Malawi’s intra-Africa trade rises to 32%, boosted by AfCFTA — Brookings study
Trade exchange between Malawi and other countries in the African region has improved over the years, with statistics showing that Malawi now accounts for 32% of intra-Africa trade
A recent study published by Brookings Institution Africa Growth Initiative indicates that at 32%, Malawi ranks on position seven out of 13 countries that have improved performance, with Eswatini, formerly Swaziland, claiming 85% share of intra-Africa trade. This means that opportunities for Malawians to generate revenues through trade have improved over time, countering a previous narrative and data that the country’s intra-Africa trade is low.
The study, titled ‘Significance of Intra-Africa Trade: Getting the Narrative Right’, which analyses development and progress towards intra-Africa trade, demonstrates that trade between African countries has generally risen and provided a greater economic significance than previously thought. “Currently, sets of African countries, particularly the smaller, landlocked and more open economies like Malawi have significantly higher levels of dependence on intra-continental trade [imports plus exports] than others thus improving intra-Africa trade,” the study says.
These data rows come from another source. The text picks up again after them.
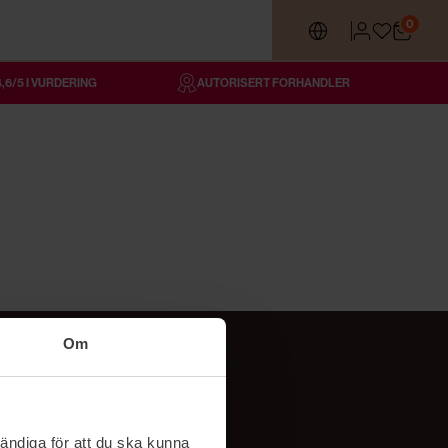
0
4,6/5 I VURDERING
AUTORISERT FORHANDLER
Om
Følg oss
TikTok
ändiga för att du ska kunna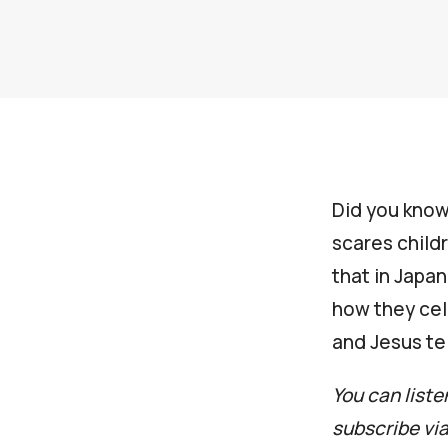
Did you know 
scares child
that in Japan
how they cel
and Jesus te
You can liste
subscribe vi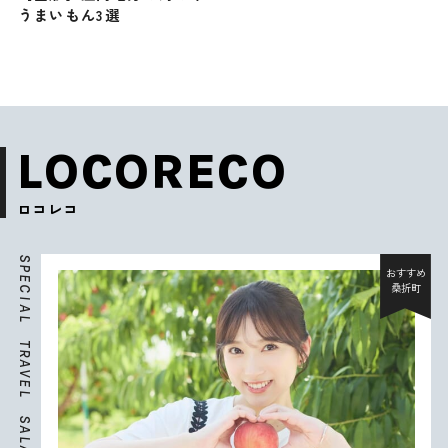
うまいもん3選
LOCORECO
ロコレコ
S
P
おすすめ
E
桑折町
C
I
A
L
T
R
A
V
E
L
S
A
L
The African average of intra-regional trade is, however, dragged down by the continent’s larger economies, especially Egypt, Nigeria and to a lesser extent South Africa who claim the highest share of intra-Africa trade.
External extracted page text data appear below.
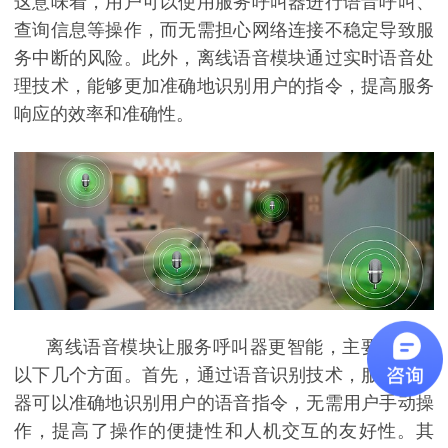
这意味着，用户可以使用服务呼叫器进行语音呼叫、
查询信息等操作，而无需担心网络连接不稳定导致服
务中断的风险。此外，离线语音模块通过实时语音处
理技术，能够更加准确地识别用户的指令，提高服务
响应的效率和准确性。
离线语音模块让服务呼叫器更智能，主要体现在
以下几个方面。首先，通过语音识别技术，服务呼叫
器可以准确地识别用户的语音指令，无需用户手动操
作，提高了操作的便捷性和人机交互的友好性。其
The report also underscores the importance of the African Continental Free Trade Agreement (AfCFTA) as a key driver of intra-Africa trade growth. Malawi’s economy is agro-based, with agricultural products accounting for about 80% of all exports, a development that has disadvantaged the country in terms of trade with its peers. Therefore, the country in southeastern Africa needs to diversify its export products and local production to build on the momentum in growing its trade in the process of generating foreign exchange, according Betchani Tchereni, an economist from Malawi University of Business and Applied Sciences. “The trade treaties and policies in place should compel us to trade more with our regional peers and think of diversifying our product portfolio.”